Almost 10 years ago, secondhand smoke was determined to be a Group A carcinogen by the US Environmental Protection Agency (EPA).  Since then evidence has grown supporting this classification.

The reasoning is based on the content of secondhand smoke (SHS).  SHS is a mixture of fine particles and over 50 chemicals that are known or probable cancer causing agents and toxic irritants for both humans and animals.

Non-Smokers’ Exposure To Smoke

Study after study confirms the risks for non-smokers exposed to secondhand smoke.   Reviews have shown that even brief exposures can affect the lungs in adverse ways.

With indoor smoking banned in many places, you’d think that secondhand smoke would be less of a problem.  Unfortunately, it’s just moved the problem outside and has increased the levels there.  Even when moved outside to terraces, hospitality workers, like waiters, may be exposed to levels high enough to be dangerous.

When Smoking is Allowed in Hotels and Apartments

New research suggests that even non-smokers who stay in non-smoking rooms at hotels without complete smoking bans may be at risk to exposure to SHS.  Another recent study looked at multi-unit buildings, like apartment buildings, that allow smoking by tenants.  Their findings suggest that SHS may seep into other non-smokers’ homes, even when non-smokers report that they don’t smell smoke.

Third hand smoke

Now researchers are studying what they are calling third hand smoke (THS).  What is third hand smoke?  Jonathan Winickoff, MD, working at the Dana Farber Cancer Institute, coined the phrase in 2009.  Third hand smoke is the nicotine and other chemicals left on a variety of indoor surfaces.
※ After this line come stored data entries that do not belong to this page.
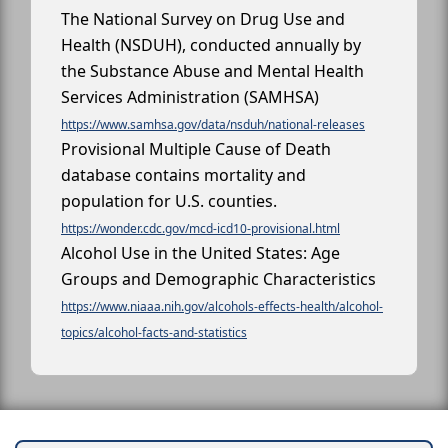
The National Survey on Drug Use and
Health (NSDUH), conducted annually by
the Substance Abuse and Mental Health
Services Administration (SAMHSA)
https://www.samhsa.gov/data/nsduh/national-releases
Provisional Multiple Cause of Death
database contains mortality and
population for U.S. counties.
https://wonder.cdc.gov/mcd-icd10-provisional.html
Alcohol Use in the United States: Age
Groups and Demographic Characteristics
https://www.niaaa.nih.gov/alcohols-effects-health/alcohol-
topics/alcohol-facts-and-statistics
This chemical deposit seems to react with common indoor pollutants like nitrous oxide, creating a toxic mix as it ages.  That mix clings to many surfaces–clothes, hair, bedding, the inside of cars–even after smoking has ended.

THS may contain cancer-causing substances, posing a possible health hazard to non-smokers who may be exposed to it, especially to children.  It is present even after cleaning, opening windows, using fans or air conditioners or even keeping smoking to just one room.  Exposure comes from inhaling, touching or swallowing these toxins.  In a recent experiment human cells were put in contact with THS and the DNA of the cells was later evaluated.  Damage to the DNA of those cells occurred.

This early research is part of a continuing effort by researchers to understand the effects of cigarette smoking on smokers as well as non-smokers.


What do you think still needs to be done to reduce the risk of smoking to non-smokers?